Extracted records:
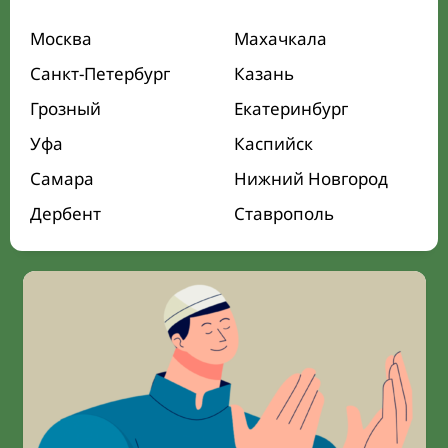
Москва
Махачкала
Санкт-Петербург
Казань
Грозный
Екатеринбург
Уфа
Каспийск
Самара
Нижний Новгород
Дербент
Ставрополь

The task — From the line holding "Екатеринбург" to the last line of the data above, copy every line exactly and include nothing more.

Problem solution —
Екатеринбург
Уфа
Каспийск
Самара
Нижний Новгород
Дербент
Ставрополь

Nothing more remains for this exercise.